When A Good Book Ends I Die A Little - Failure

I would be a fool and in the wrong business if reading books didn't excite me, but sometimes it goes a bit too far.

I have recently read two books that were so great I almost wish I hadn't read them. The Savage Detectives by Roberto Bolano and David Peace's Tokyo Year Zero. Both left me feeling down for days because they were over. I've read them now. It's not the same reading a book the second time, in fact I hardly ever do it.

Finishing The Savage Detectives would have been far far worse had I not had Tokyo Year Zero to follow. There was something about that book that really resonated. Probably all to do with the inherent failure involved in writing. Try as you might, the words are never quite able to convey the feeling - believe me I've tried. (Ten years writing the same novel four times and it was still bad!) The obscure poet the poet heroes of the Savage Detectives are looking for remains mysterious. The only poem of hers they ever see contains no words, only abstract symbols. There is something achingly sad (I think) about writing and the literary world in general. If there is anything concrete to be gained from reading it is often hard to measure, let alone grasp hold of.

David Peace seems to be interested in failure as well. GB84 was all about the miners strike - the tipping point in the recent failure of the left. The Damned Utd examines the only period in Brian Clough's life when he failed - his time managing Leeds Utd. Tokyo is set in a recently defeated Japan and explores some of the psychosis such a massive defeat unleashed amongst the survivors. Even the Red Riding Quartet could be seen in terms of failure - the police took a very long time to catch the Yorkshire Ripper Peter Sutcliffe.

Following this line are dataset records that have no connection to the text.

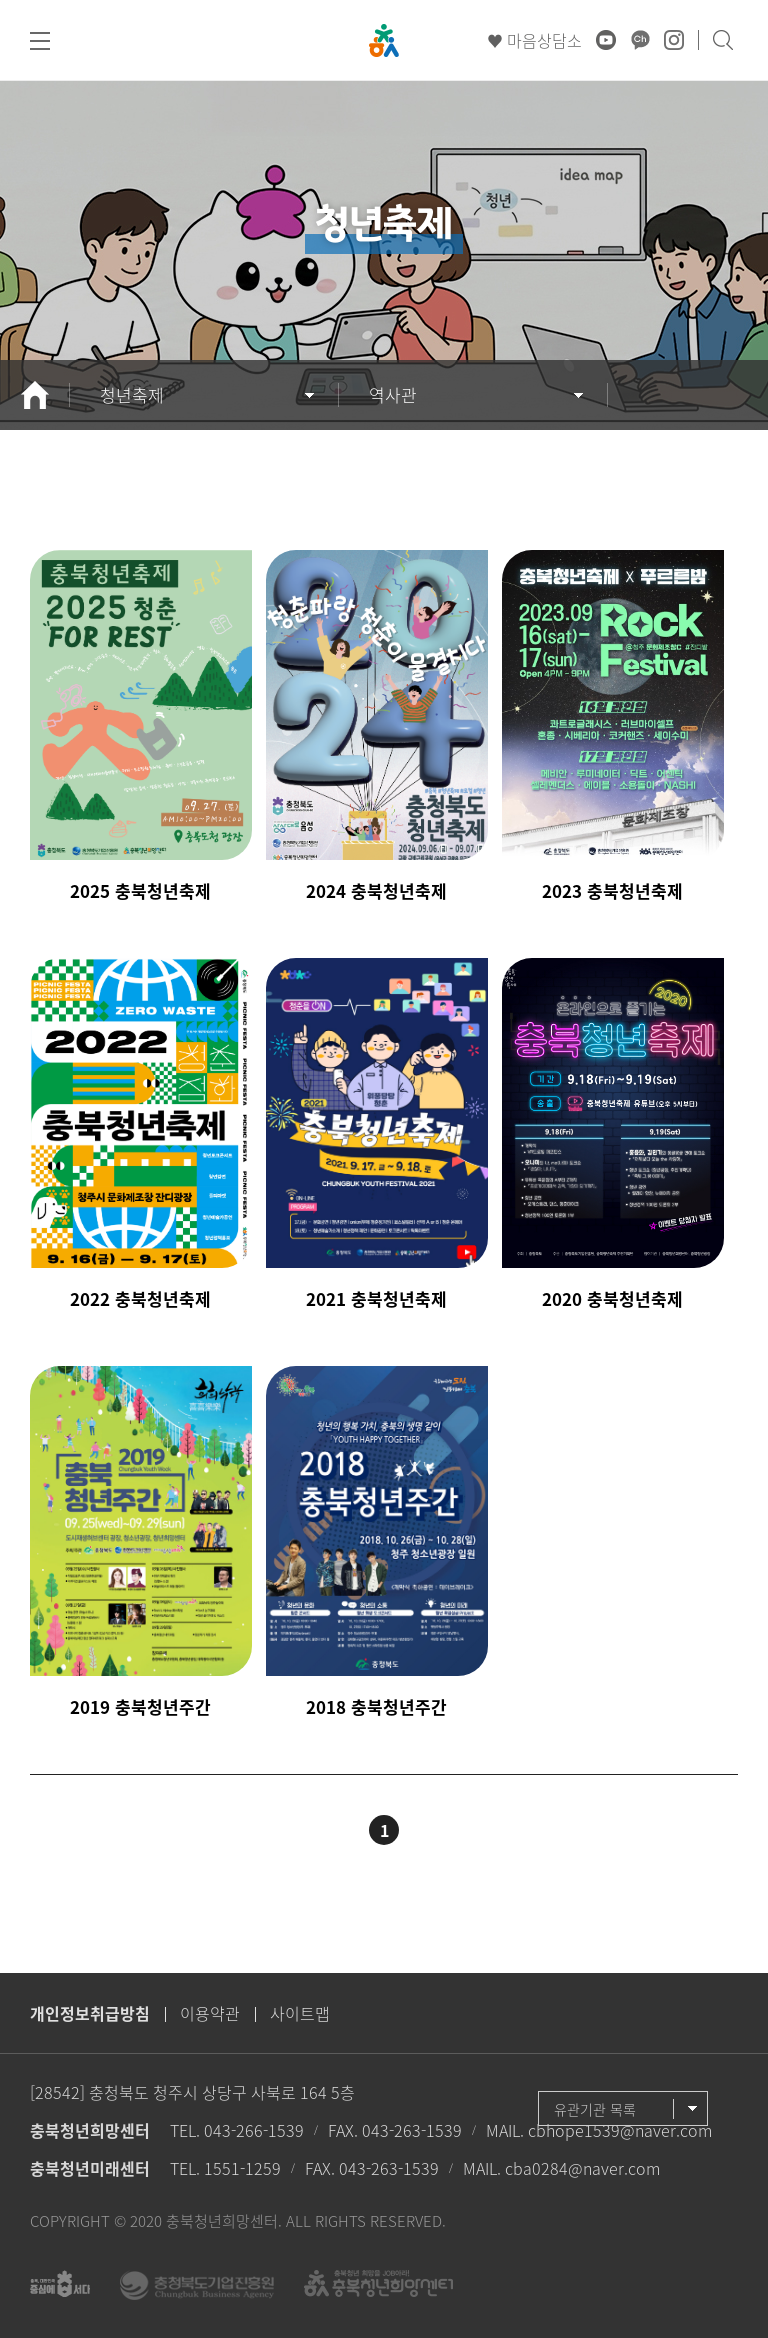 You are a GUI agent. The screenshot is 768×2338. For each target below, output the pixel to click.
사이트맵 (300, 2013)
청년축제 (132, 394)
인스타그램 (674, 40)
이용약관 (210, 2013)
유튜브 (606, 40)
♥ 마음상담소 (534, 40)
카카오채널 (640, 40)
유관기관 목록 (595, 2109)
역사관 (393, 394)
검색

Then there is that famous Beckett quote, a favourite with Zadie Smith - "Go on failing. Go on. Only next time, try to fail better."

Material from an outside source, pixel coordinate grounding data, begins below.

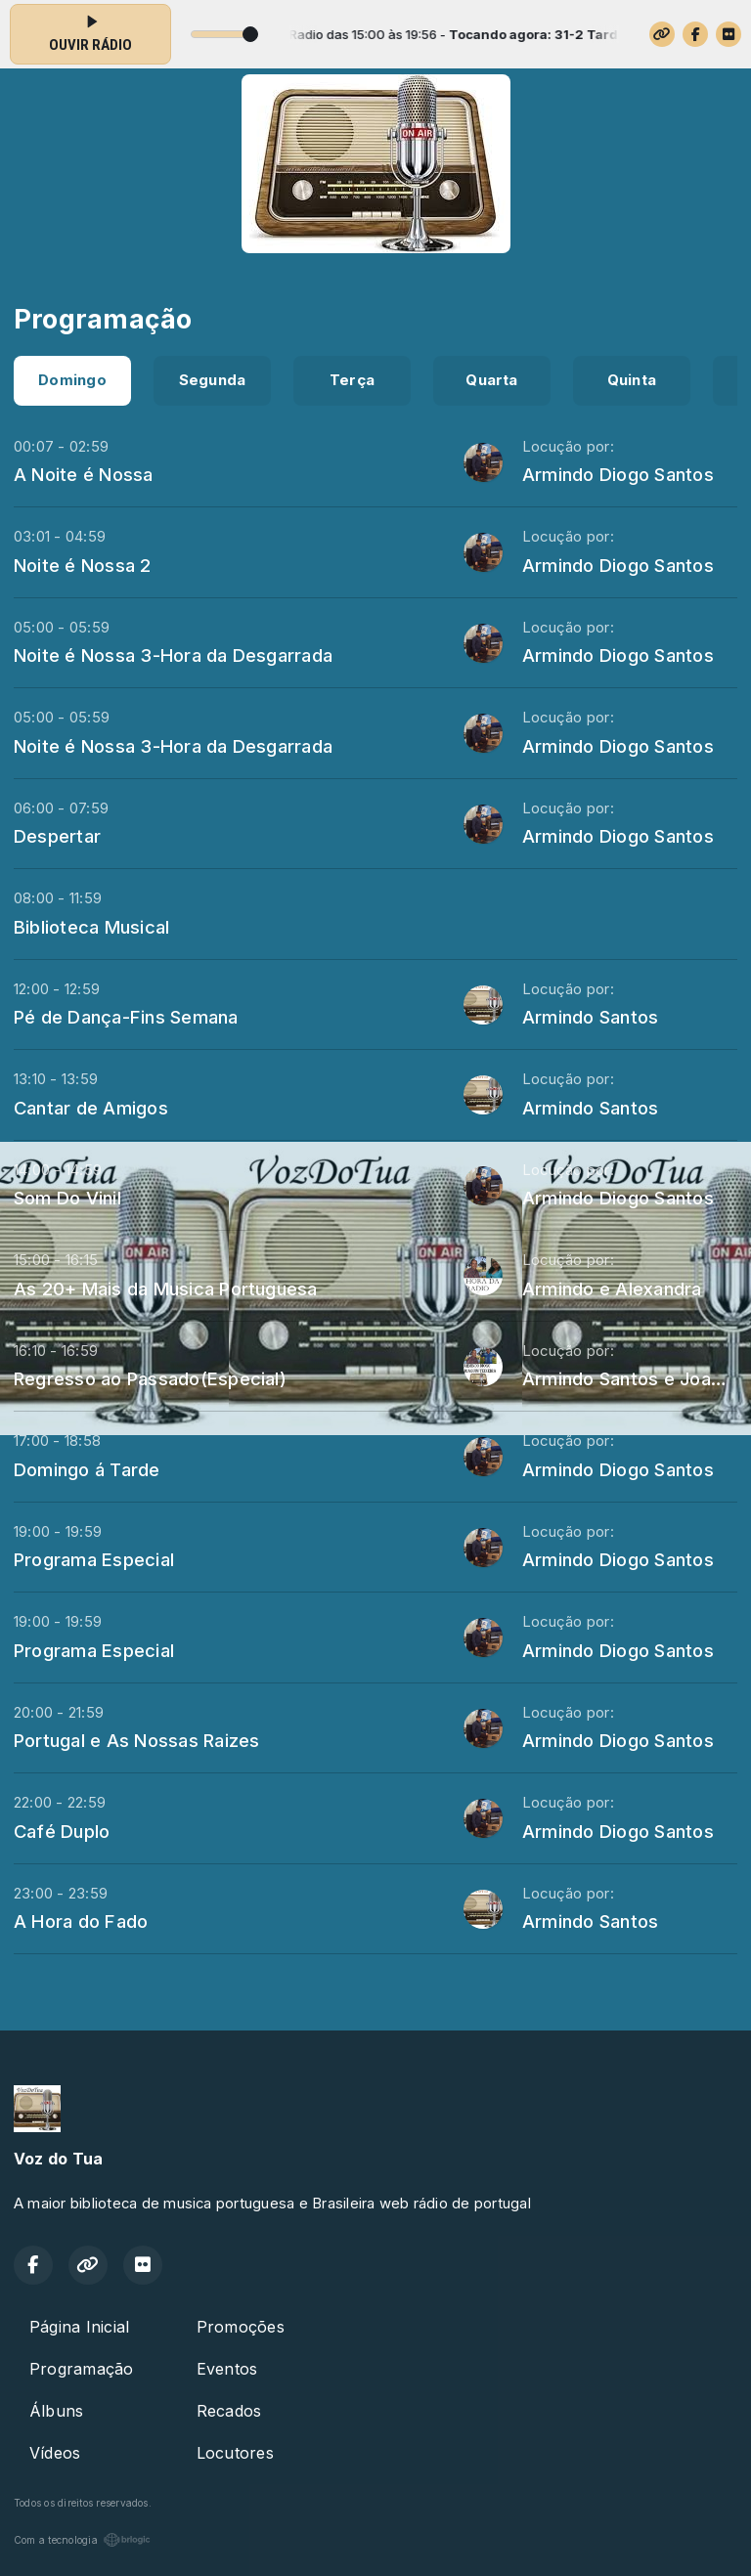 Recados (229, 2411)
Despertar (57, 836)
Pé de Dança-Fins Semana (126, 1016)
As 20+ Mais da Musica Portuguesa (166, 1288)
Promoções (241, 2326)
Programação (81, 2369)
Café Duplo (62, 1831)
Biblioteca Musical (91, 927)
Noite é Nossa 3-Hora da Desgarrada (173, 655)
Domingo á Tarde (87, 1469)
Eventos (227, 2369)
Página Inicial (79, 2326)
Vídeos (54, 2453)
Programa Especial (94, 1559)
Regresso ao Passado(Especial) (150, 1378)
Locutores (235, 2453)
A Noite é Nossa (84, 474)
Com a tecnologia (82, 2540)
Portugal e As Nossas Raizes (136, 1740)
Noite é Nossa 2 (83, 565)
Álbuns (56, 2411)
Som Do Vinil (67, 1197)
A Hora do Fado (81, 1921)
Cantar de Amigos (91, 1107)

There is something undoubtedly heroic about failure. Supporting Fulham is one way to become acquainted with the positive aspects of failure. Trying to write a novel is another.

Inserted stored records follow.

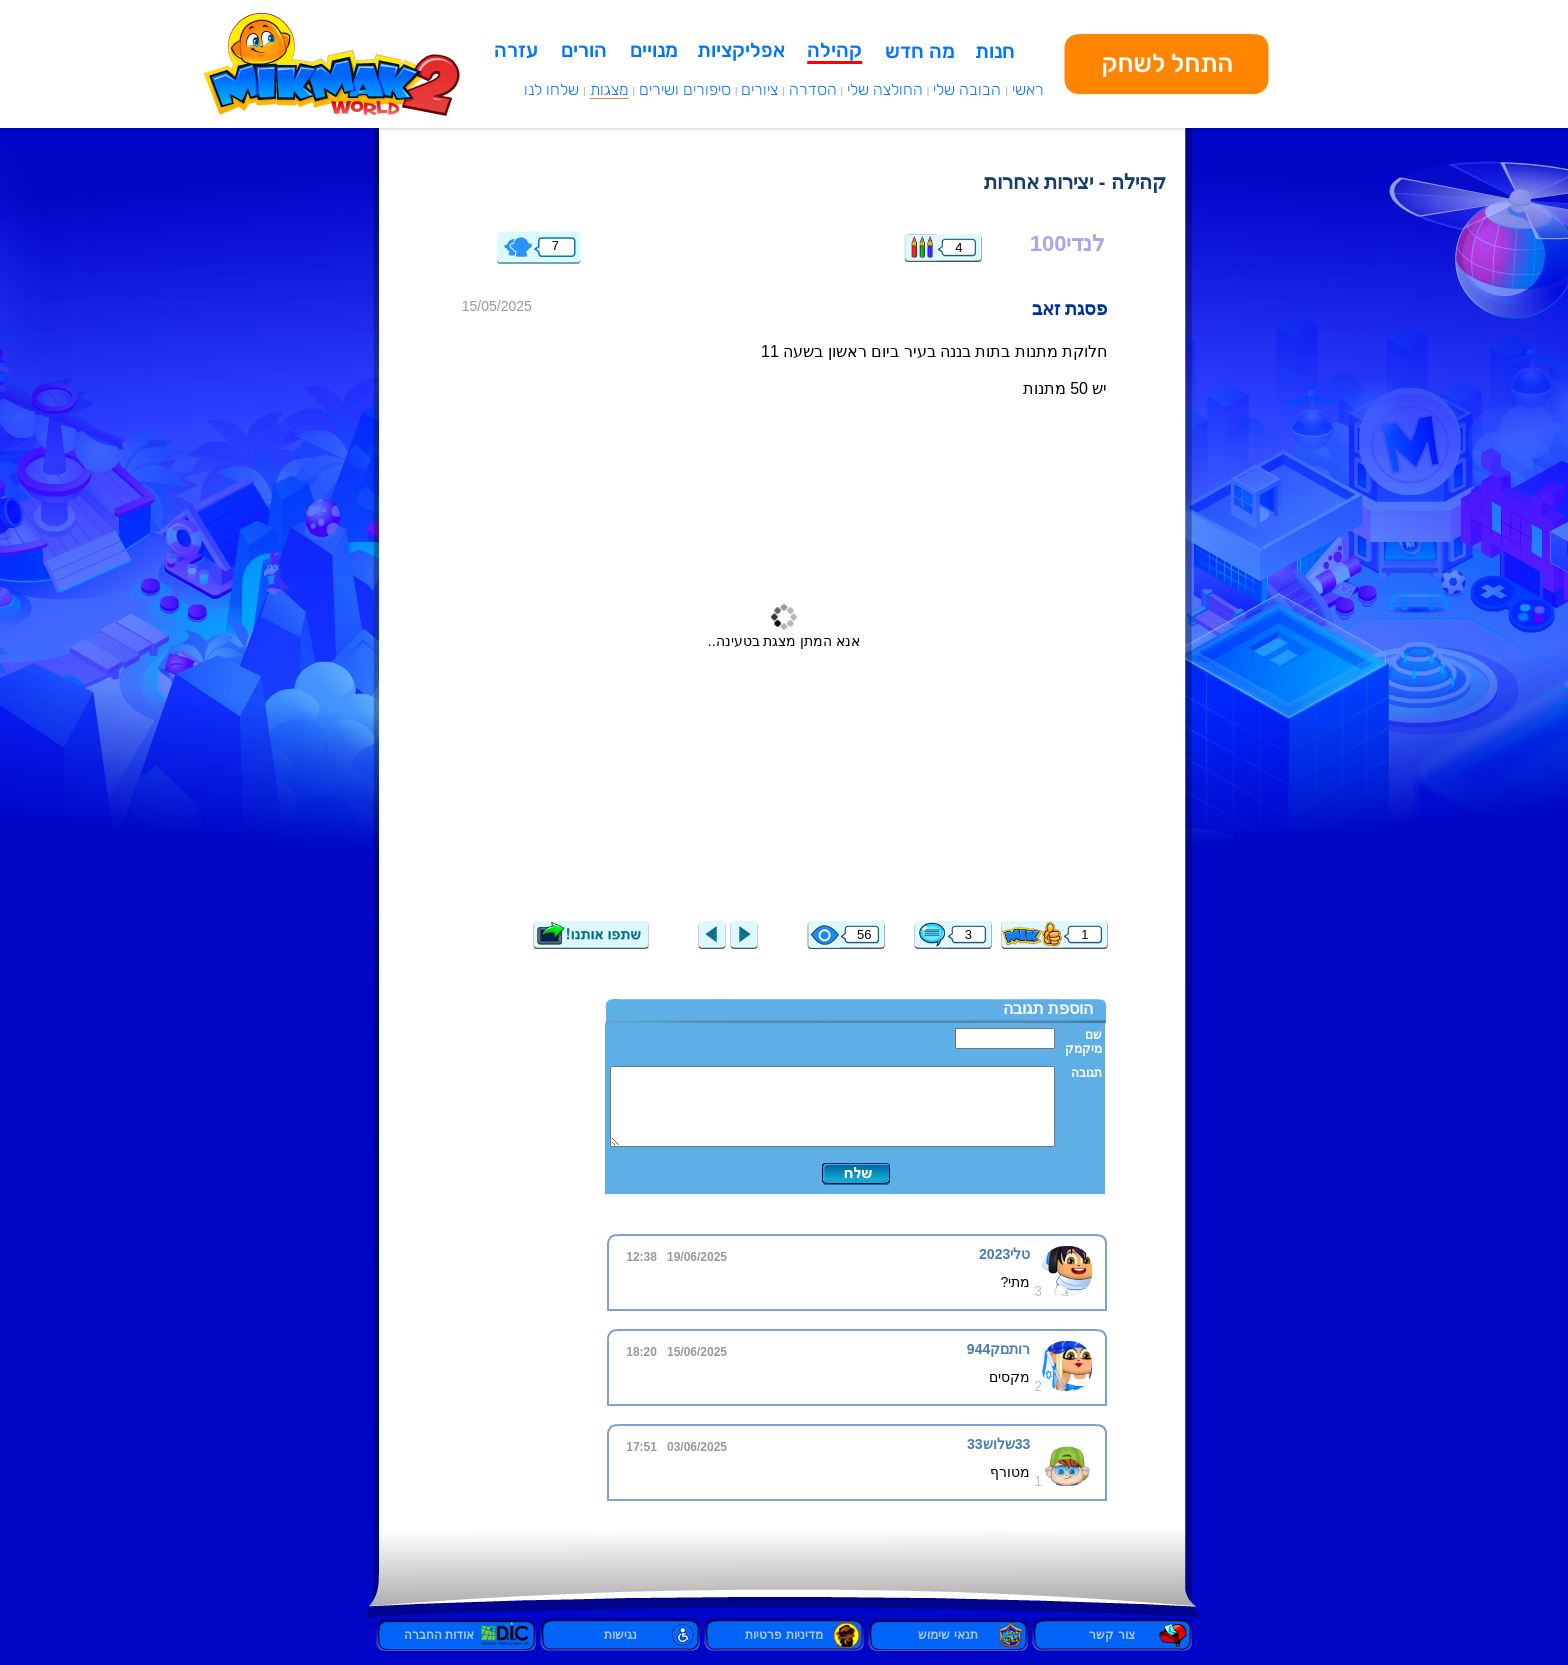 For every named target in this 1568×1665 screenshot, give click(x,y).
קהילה (834, 50)
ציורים (759, 89)
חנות (995, 51)
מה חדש (920, 51)
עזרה (516, 50)
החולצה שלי (885, 89)
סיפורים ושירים (685, 89)
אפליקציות (741, 50)
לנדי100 (1068, 243)
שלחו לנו (551, 89)
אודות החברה (456, 1635)
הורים (584, 50)
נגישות (620, 1635)
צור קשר (1111, 1635)
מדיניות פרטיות (783, 1635)
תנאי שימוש (947, 1635)
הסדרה (813, 89)
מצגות (609, 89)
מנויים (654, 50)
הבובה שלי (967, 89)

At any rate, failure is an interesting subject I think.

What really matters about failure is what you do after.

I used to stay awake at night worrying the shop would fail, after all that's what everyone seemed to expect when we opened. Now I sleep soundly (or at least the things that wake me tend to be small boy shaped rather than book shaped) for a couple of reasons. The first is that the shop is doing well and we are succeeding. The second is that having stuck our necks out and gone for it I now see that failure is impossible if you refuse to fail.

As Beckett says on another occasion:

"Ever tried. Ever failed. No matter. Try Again. Fail again. Fail better."

I will finish that novel one day!

2 comments:

  1. Well, Bill Gates famously said "Success is a lousy teacher. It seduces smart people into thinking they can't lose.".

    Most of life is random (read "Fooled by Randomness" by Nassim Nicholas Taleb for a comprehensive discussion on this) and the people who succeed 'throw enough sh*t at the wall' and see what sticks. Success is thus a matter ofa ) being willing to fail, and b) being willing to learn from your failures, and making less of them.

    At the end of his book "The Wealth and Poverty of Nations", having given a masterful and succinct history of the world's economic systems, David Landes essentially says that - looking back over the whole course of human history - the only 'success tip' for economic success is to keep trying.

    (You wouldn't guess I'm working on our accounts today, would you!)

    ReplyDelete
  2. I think that only in the simplest cases is success/failure a binary value like true/false. Most of the things we try to do in life are far too complex for such a simplistic evaluation. In fact, I sometimes think that success and failure boil down simply to how you look at the story so far.

    Many times in my life I have sought to do something and "failed" but only in the sense that I achieved something different instead. In simple binary terms I "failed" but in life-enhancement terms I ended up better than if I had "succeeded".

    Maybe on the way to writing a novel you encounter experiences and achievements you would otherwise have missed and in that way go beyond a mere literary success.

    Everything is grist to the mill and the trick is in knowing how to use it.